Trudie Wilson witnessed a cliff fall in Shanklin on Tuesday afternoon, she was lucky enough to be able to capture it from a safe distance.
“As you can see from the photographs the fall included a whole tree which I was fortunate to witness from a safe distance, I managed to capture it as I happened to have a zoom lens on me at the time. The experience of witnessing the fall was amazing and the noise of the fall was quite something. I’m a local artist and I was out photographing the cliffs at the time hence I happened to be there at that moment with a camera. ”
Safety tips when on the coast
The Coastguard offer these few simple safety tips to ensure you keep yourself out of harm’s way on the coast.

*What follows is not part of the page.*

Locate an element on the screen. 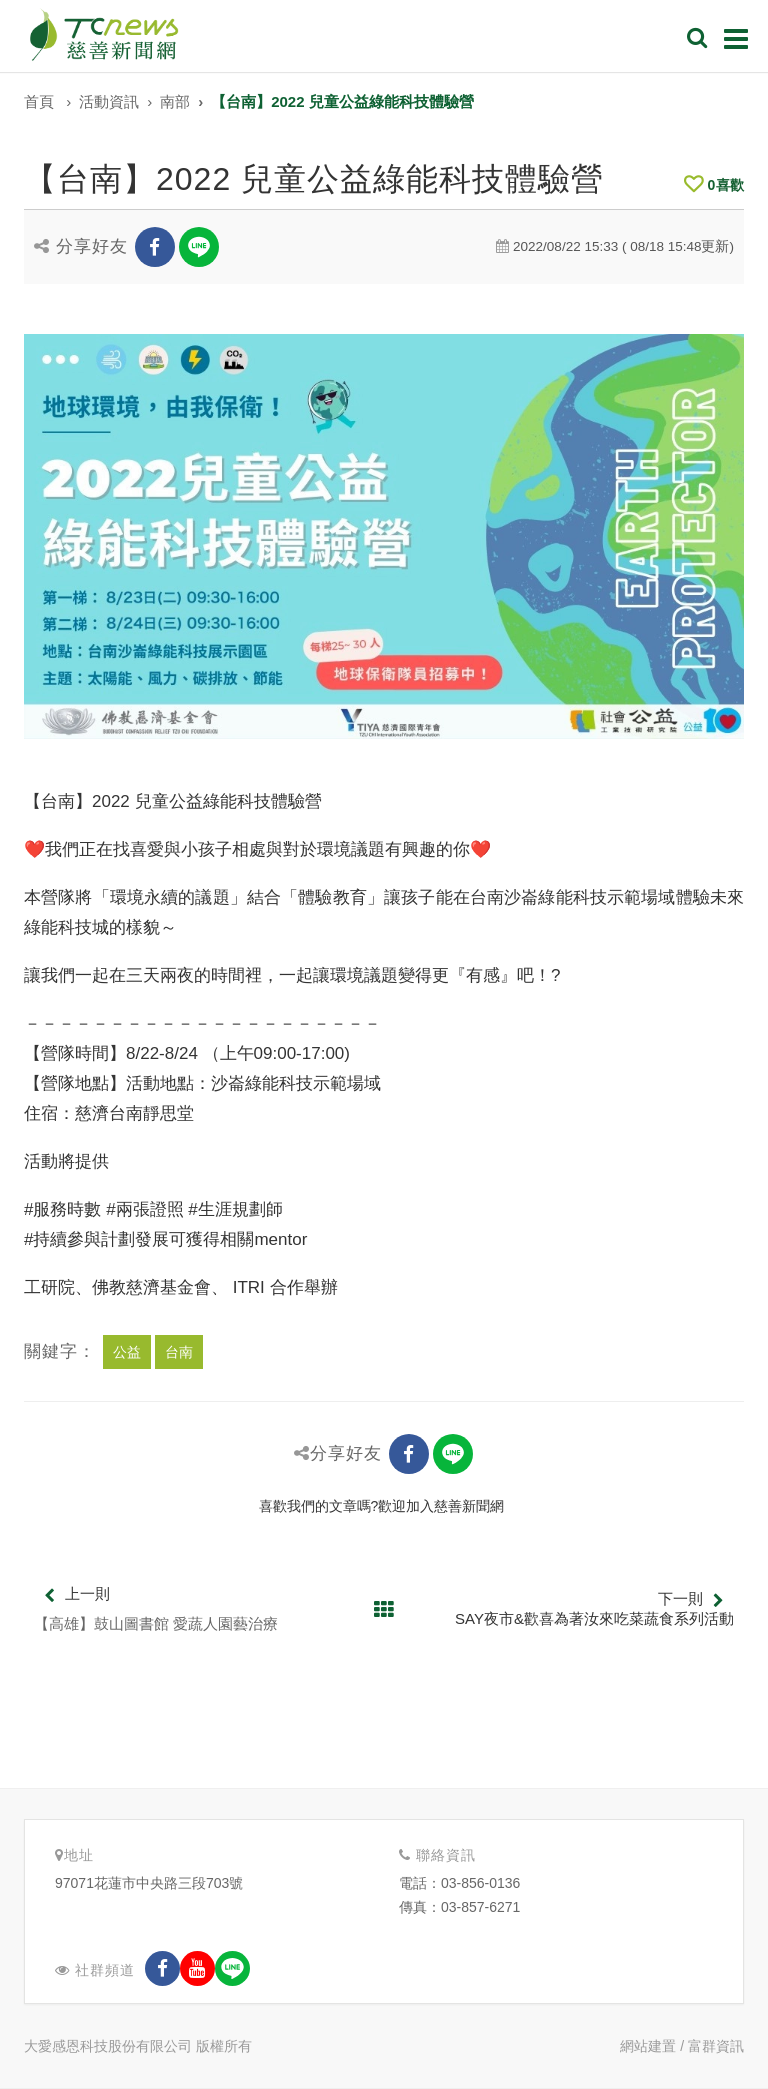  活動資訊 is located at coordinates (109, 101).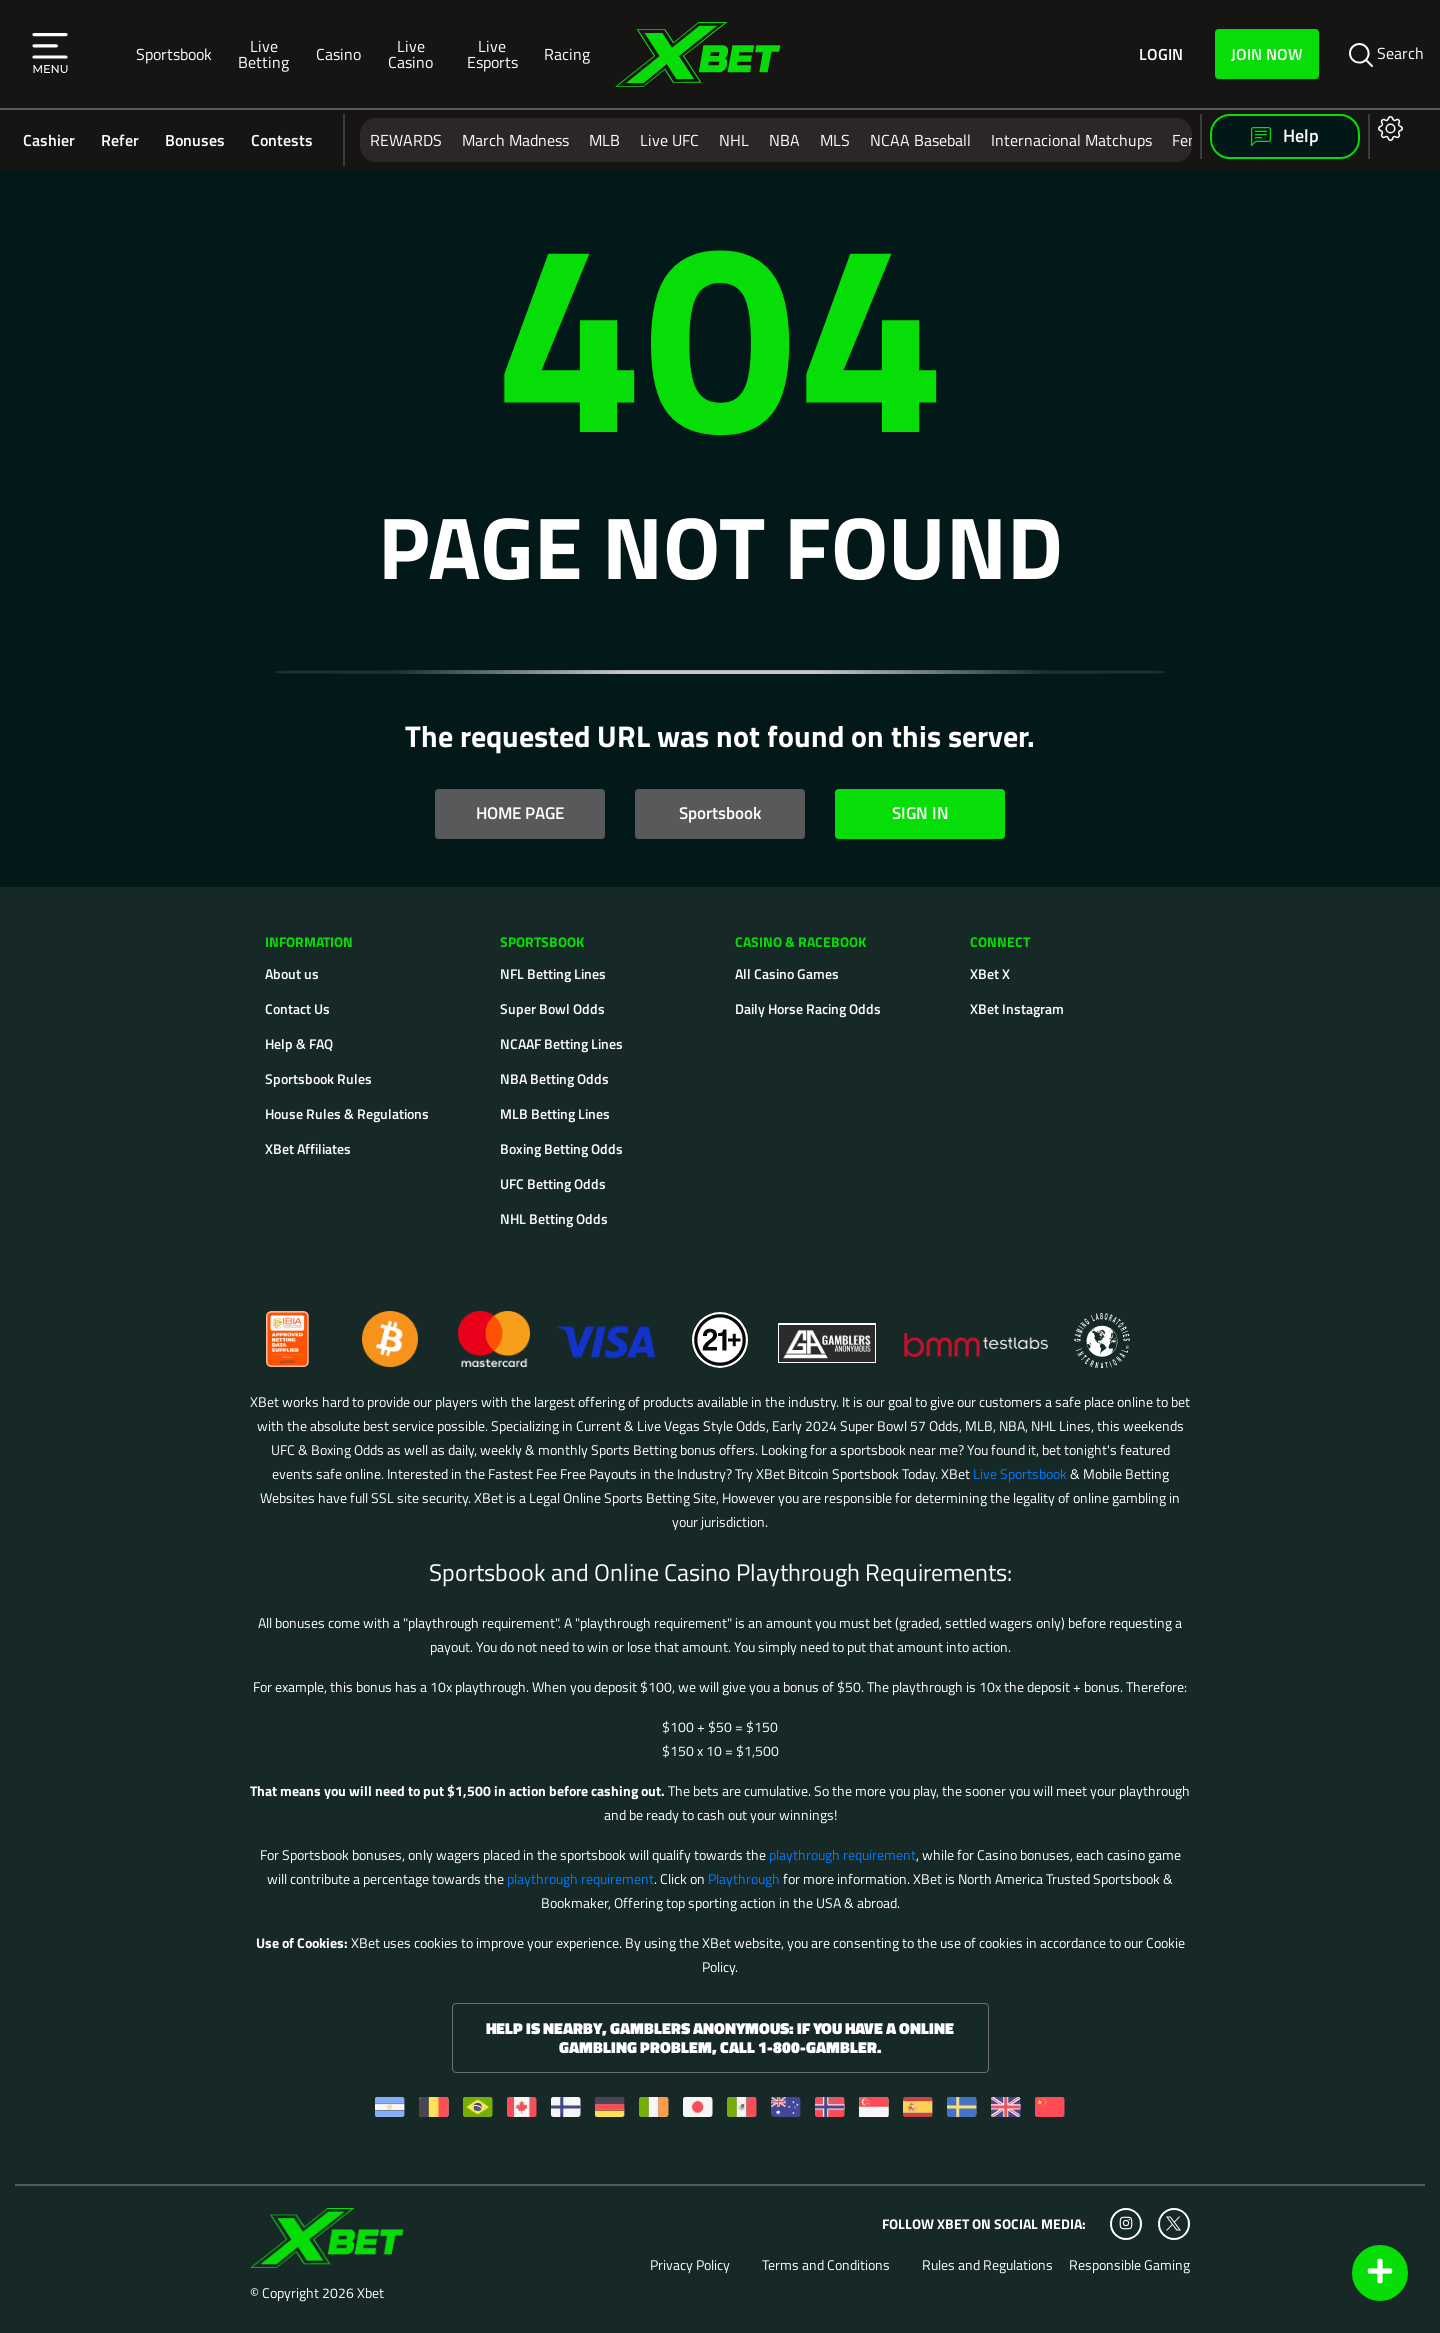 The width and height of the screenshot is (1440, 2333). What do you see at coordinates (561, 1043) in the screenshot?
I see `NCAAF Betting Lines` at bounding box center [561, 1043]. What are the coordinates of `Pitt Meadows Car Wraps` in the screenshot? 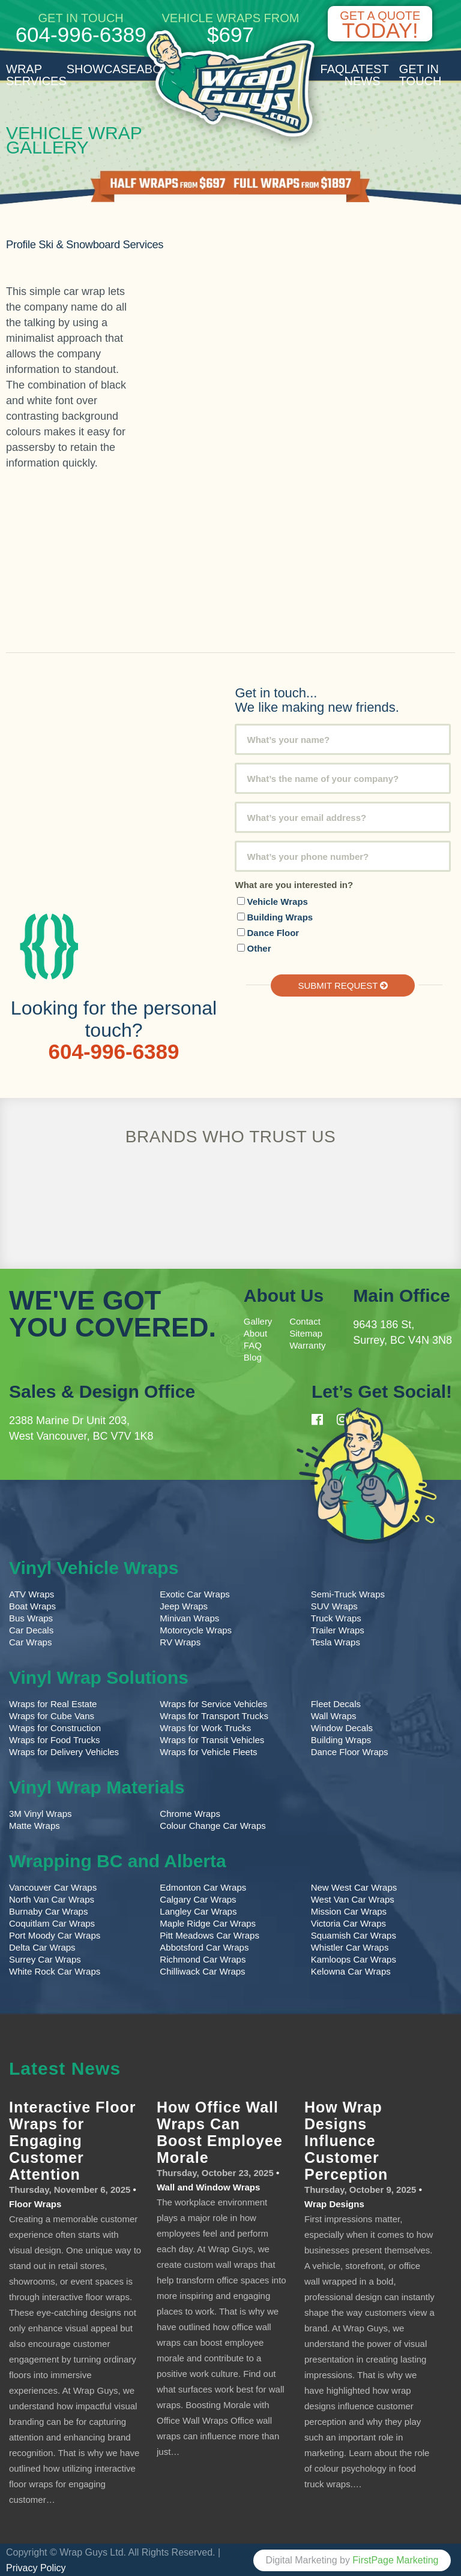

- Make sure that you are properly equipped for walking along coastal paths. In particular remember to wear sturdy shoes or boots and check the weather forecast and tidal times before you set out.Carry a fully charged mobile phone, and tell someone where you are going and what time you will be home. Only use the designated paths, take notice of any warning signs and fences in place, be responsible and don’t take any unnecessary risks.
- Try and keep your dog on a lead near cliffs. If they pick up the scent of an animal or hear something on the coast below it doesn’t take much for them to follow their nose. Above all, if your dog does fall down a cliff or starts getting swept out to sea, please do not attempt to rescue it yourself. Nine times out of ten your dog will rescue itself and return to shore alive, but tragically some owners do not.Our coastguards are trained in all types of rescue on the coast, including dog rescues.
- Do not attempt to climb up or down cliffs unless you are properly equipped and trained to do so and do not attempt to climb cliffs as a short cut back to the top.
- When standing at the bottom of a cliff, we would always advise people that they shouldn’t stand less than the height of the cliff away. That means that if the cliff is 25 metres high, don’t go closer than 25 metres towards it.